Another special finding in fundoscopy is retinal or vitreous detachment, something difficult for a GP to diagnose with certainty. In these cases, the GP should be suspicious from the history of the patient and from the presented signs and symptoms, such as photopsias or floaters. If the GP is not sure about the diagnosis of retinal breaks or retinal detachment, it is better to refer the patient to an ophthalmologist, because this is an ocular emergency and may cause loss of vision, when treatment is not appropriate.

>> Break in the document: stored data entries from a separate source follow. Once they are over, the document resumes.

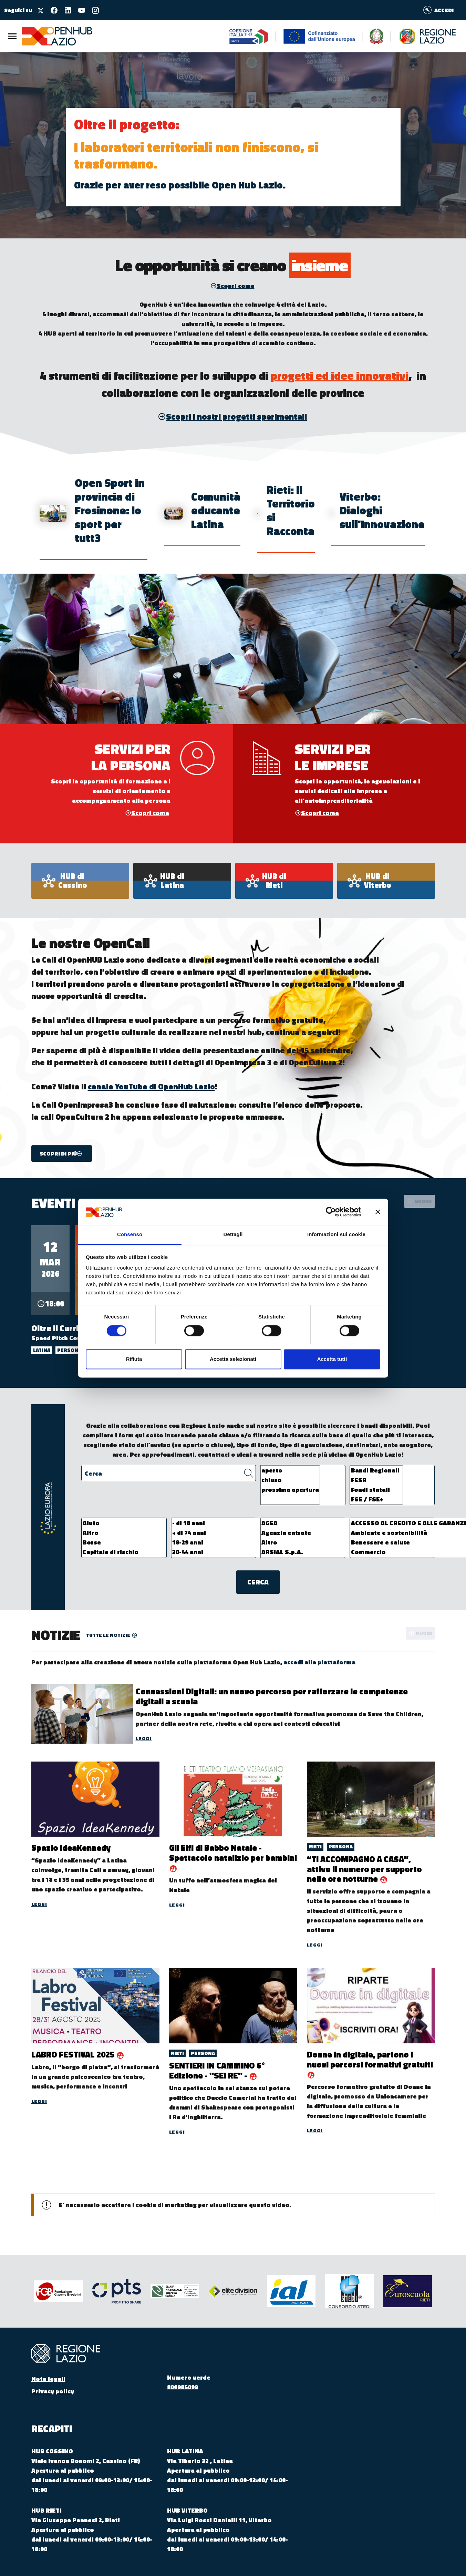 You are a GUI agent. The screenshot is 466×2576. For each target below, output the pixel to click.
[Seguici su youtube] (79, 9)
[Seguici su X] (38, 9)
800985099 (182, 2387)
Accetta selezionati (233, 1359)
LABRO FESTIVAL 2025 (73, 2054)
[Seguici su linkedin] (65, 9)
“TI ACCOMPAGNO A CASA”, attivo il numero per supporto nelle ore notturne (364, 1869)
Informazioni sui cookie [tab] (336, 1235)
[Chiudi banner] (377, 1211)
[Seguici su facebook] (51, 9)
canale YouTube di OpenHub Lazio (151, 1086)
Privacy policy (52, 2391)
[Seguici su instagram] (93, 9)
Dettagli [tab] (233, 1235)
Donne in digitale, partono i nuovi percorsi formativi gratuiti (370, 2059)
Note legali (48, 2378)
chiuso (290, 1480)
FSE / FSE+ (376, 1499)
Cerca (93, 1473)
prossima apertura (290, 1490)
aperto (290, 1470)
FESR (376, 1480)
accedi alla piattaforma (319, 1662)
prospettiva (233, 343)
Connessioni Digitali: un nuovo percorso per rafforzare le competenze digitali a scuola (272, 1696)
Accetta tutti (332, 1359)
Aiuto (123, 1523)
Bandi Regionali (376, 1470)
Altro (123, 1533)
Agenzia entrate (321, 1533)
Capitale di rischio (123, 1552)
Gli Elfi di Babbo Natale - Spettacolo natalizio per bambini (233, 1852)
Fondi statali (376, 1490)
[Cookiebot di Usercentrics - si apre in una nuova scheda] (331, 1212)
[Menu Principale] (12, 36)
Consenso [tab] (129, 1235)
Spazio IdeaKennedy (71, 1847)
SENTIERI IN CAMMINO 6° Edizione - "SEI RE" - (217, 2070)
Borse (123, 1542)
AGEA (321, 1523)
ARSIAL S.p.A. (321, 1552)
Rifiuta (134, 1359) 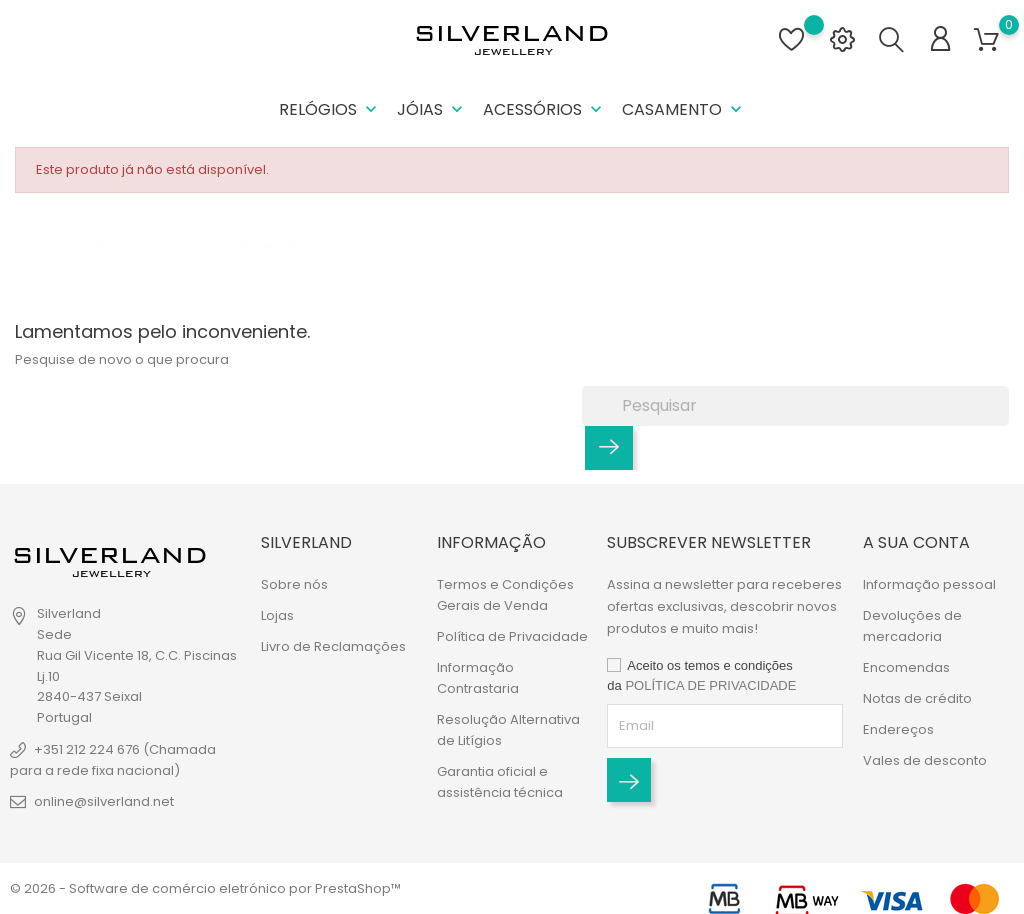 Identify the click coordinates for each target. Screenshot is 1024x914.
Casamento (684, 109)
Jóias (432, 109)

The fundus of the eye may reveal changes related to common diseases such as hypertension and diabetes mellitus [1-4]. In a large percentage of patients with hypertension, sclerotic changes are primarily seen in the choroidal vessels and later exudation and flame shaped haemorrhages give the picture of hypertensive retinopathy. In addition to this, diabetic retinopathy usually appears in elderly people, having diabetes mellitus for 10 years or more and may be proliferative (neovascularization, vitrous haemorrhages or vitrous detachment) or non-proliferative (retinal microaneurysms, exudates, haemorrhages) . The GP should be able to recognise pathological changes in the fundus concerning the aforementioned diseases and if he finds something suspicious, he should always refer the patient to an ophthalmologist for a more specific and detailed ophthalmological examination, but not as an “emergency” case .
It is worthy to mention that “unnecessary” referrals could be reduced by telemedicine, which uses the combination of telecommunication and information technologies to provide and support healthcare . As a part of telemedicine, teleophthalmology provides eye consultation by delivering high-quality eye images and videos over a public broadband network . In this way, GPs could have a database of retina images to compare with the image found in fundoscopy, so as to identify which case is really “urgent”. In addition, they could seek advice from an ophthalmologist by telemedicine program, therefore the ophthalmology outpatients’ department would not be burdened with “unnecessary” referrals.
The study demonstrates that fundoscopy is an essential skill for the GP and should not be underestimated, as it may be necessary to confirm or exclude the diagnosis of many common ocular or systemic diseases. However, there are clinical entities where ophthalmoscopy should be performed by an ophthalmologist, in order to obtain a more specific and accurate diagnosis, and the GP should be able to recognise these cases. Further examination of the eye with fundoscopy can assist the diagnosis of systemic disease.